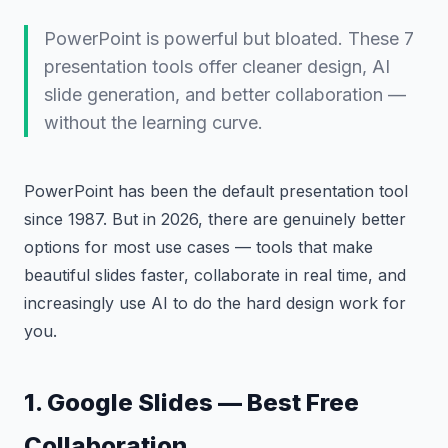
PowerPoint is powerful but bloated. These 7
presentation tools offer cleaner design, AI
slide generation, and better collaboration —
without the learning curve.
PowerPoint has been the default presentation tool
since 1987. But in 2026, there are genuinely better
options for most use cases — tools that make
beautiful slides faster, collaborate in real time, and
increasingly use AI to do the hard design work for
you.
1. Google Slides — Best Free
Collaboration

+---+

Output the records verbatim, every one of them, and keep the pictures out.

PowerPoint is powerful but bloated. These 7
presentation tools offer cleaner design, AI
slide generation, and better collaboration —
without the learning curve.
PowerPoint has been the default presentation tool
since 1987. But in 2026, there are genuinely better
options for most use cases — tools that make
beautiful slides faster, collaborate in real time, and
increasingly use AI to do the hard design work for
you.
1. Google Slides — Best Free
Collaboration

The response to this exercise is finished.